The effect of that subsidy on their fat cattle seems to me to make it possible for their fatteners and finishers of cattle to bid up the price of our young stock above a figure at which our fatteners and finishers of cattle can compete. In the result, our farmers, who would normally be fattening and finishing cattle, find themselves unable to buy the raw material for that purpose because the British subsidy raises the cost of the raw material above the level which would he profitable to them.

Here, I speak subject to correction, and I would like this aspect of the matter to he examined by a competent body. If the matter is as I suspect it is, it is one which might well engage the attention of both Governments in friendly consultation and co-operation in accordance with the spirit of the recent agreement.

There are other problems which such a body might most usefully consider. Bearing in mind that grass is our principal national asset, the greatest problem before us, and indeed before other countries, is how to get the best value out of our grass, both summer and winter.

The traditional method, of course, is to make hay of surplus grass, but we all know that hay is a very inadequate ration for cattle in the winter time. There have been other methods of getting the most out of the surplus summer grass which I should like to see fairly investigated under the supervision of some competent authority like that which I have in mind.
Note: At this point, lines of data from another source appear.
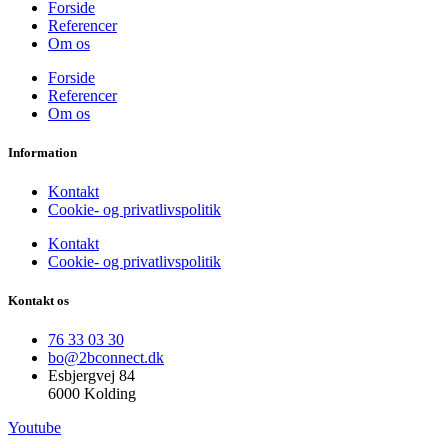
Forside
Referencer
Om os
Forside
Referencer
Om os
Information
Kontakt
Cookie- og privatlivspolitik
Kontakt
Cookie- og privatlivspolitik
Kontakt os
76 33 03 30
bo@2bconnect.dk
Esbjergvej 84
6000 Kolding
Youtube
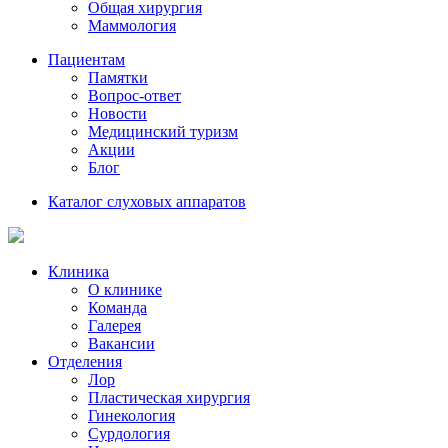
Общая хирургия
Маммология
Пациентам
Памятки
Вопрос-ответ
Новости
Медицинский туризм
Акции
Блог
Каталог слуховых аппаратов
Клиника
О клинике
Команда
Галерея
Вакансии
Отделения
Лор
Пластическая хирургия
Гинекология
Сурдология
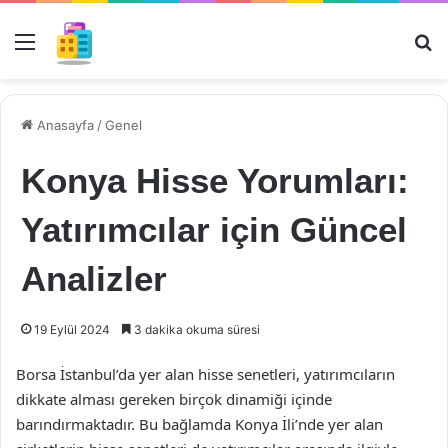
Menü
Ar
Anasayfa
/
Genel
Konya Hisse Yorumları:
Yatırımcılar için Güncel
Analizler
19 Eylül 2024
3 dakika okuma süresi
Borsa İstanbul’da yer alan hisse senetleri, yatırımcıların
dikkate alması gereken birçok dinamiği içinde
barındırmaktadır. Bu bağlamda Konya İli’nde yer alan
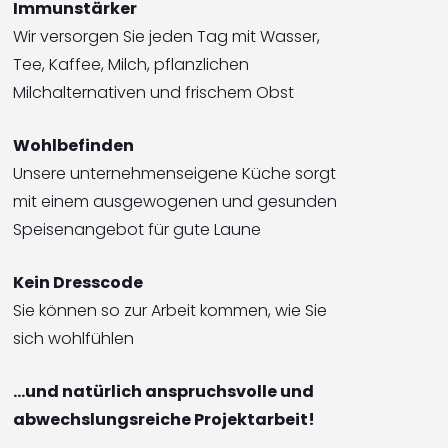
Immunstärker
Wir versorgen Sie jeden Tag mit Wasser,
Tee, Kaffee, Milch, pflanzlichen
Milchalternativen und frischem Obst
Wohlbefinden
Unsere unternehmenseigene Küche sorgt
mit einem ausgewogenen und gesunden
Speisenangebot für gute Laune
Kein Dresscode
Sie können so zur Arbeit kommen, wie Sie
sich wohlfühlen
…und natürlich anspruchsvolle und
abwechslungsreiche Projektarbeit!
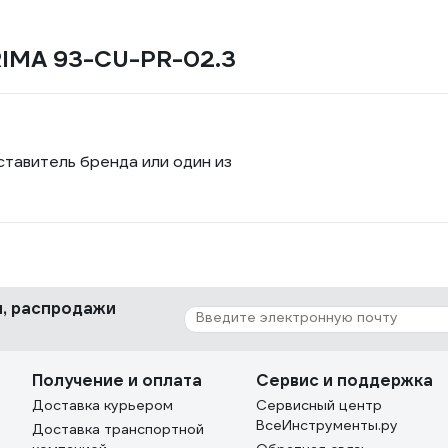
PRIMA 93-CU-PR-02.3
ставитель бренда или один из
ки, распродажи
Получение и оплата
Сервис и поддержка
Доставка курьером
Сервисный центр
ВсеИнструменты.ру
Доставка транспортной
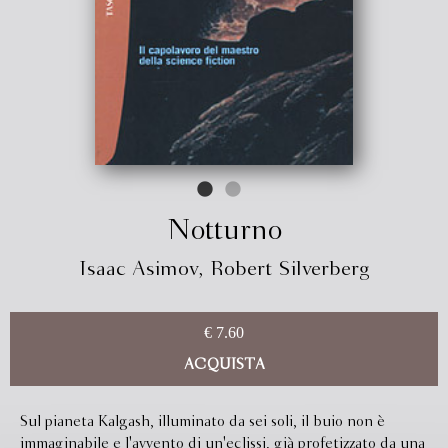
Notturno
Isaac Asimov
,
Robert Silverberg
€ 7.60
ACQUISTA
Sul pianeta Kalgash, illuminato da sei soli, il buio non è
immaginabile e l'avvento di un'eclissi, già profetizzato da una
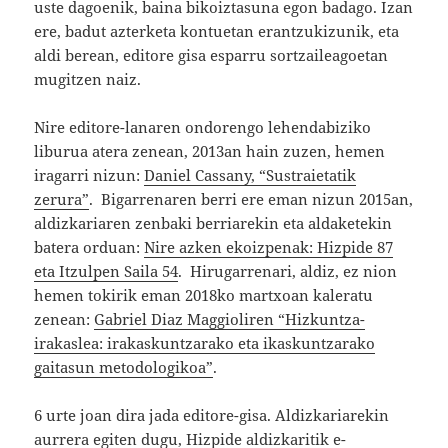
uste dagoenik, baina bikoiztasuna egon badago. Izan
ere, badut azterketa kontuetan erantzukizunik, eta
aldi berean, editore gisa esparru sortzaileagoetan
mugitzen naiz.
Nire editore-lanaren ondorengo lehendabiziko
liburua atera zenean, 2013an hain zuzen, hemen
iragarri nizun:
Daniel Cassany, “Sustraietatik
zerura”
. Bigarrenaren berri ere eman nizun 2015an,
aldizkariaren zenbaki berriarekin eta aldaketekin
batera orduan:
Nire azken ekoizpenak: Hizpide 87
eta Itzulpen Saila 54
. Hirugarrenari, aldiz, ez nion
hemen tokirik eman 2018ko martxoan kaleratu
zenean:
Gabriel Diaz Maggioliren “Hizkuntza-
irakaslea: irakaskuntzarako eta ikaskuntzarako
gaitasun metodologikoa”
.
6 urte joan dira jada editore-gisa. Aldizkariarekin
aurrera egiten dugu,
Hizpide
aldizkaritik
e-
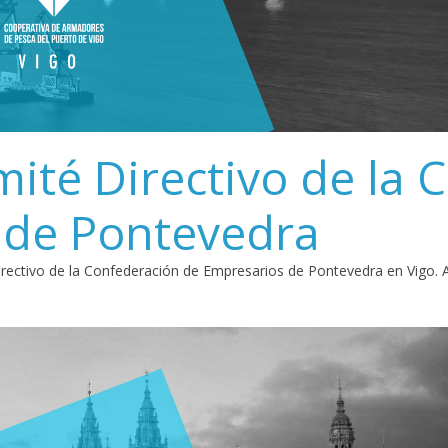
ité Directivo de la 
 de Pontevedra
rectivo de la Confederación de Empresarios de Pontevedra en Vigo. A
For example, there is that well-known AIV process of grass conservation in the form of silage which has had a certain success in Finland. It may or may not he suitable for conditions over here, but, in any event, I should like to see the matter thoroughly explored. Those who are interested would do well to consult Dr Kennedy, of the IAOS. He, I think, has made a special study of the problems which the AIV method is an effort to solve.

There is another useful function which such a council or commission might fulfil. The Minister, with his expert advisers, might sometimes arrive at certain conclusions to which he would like to give practical effect, but he may feel unable to do so because he might antagonise important agricultural interests who would not fully understand the situation.

If he had a body of expert agricultural advisers, drawn mainly from the ranks of first-class farmers, to consult, and if he enjoyed confidential relations with such a body, he could, after consultation with that body, give effect to administrative and other measures which would probably arouse the most intense opposition if he did not strengthen his hand in advance by some such consultation.

In general, my feeling is that we have had over a number of years policies of economic impoverishment, owing to various causes, and if I may speak for a moment -- it is rather a lapse, I admit -- as a partisan rather than as a purely non-partisan person, I would say that there were certain aspects of the policy which has triumphed at the recent election which did involve economic impoverishment; but I also say that you are not under any democratic obligation to give effect to a policy of economic impoverishment, even if you did win an election by such means.

I would emphasise that the people will forgive any Government which, however it won an election, has the sense to abandon a policy of economic impoverishment in favour of a policy which promises to enrich and promote the welfare of the nation as a whole. In general, I hope we shall be able to co-operate with the Government in every possible way in trying to put the agricultural industry back on its feet.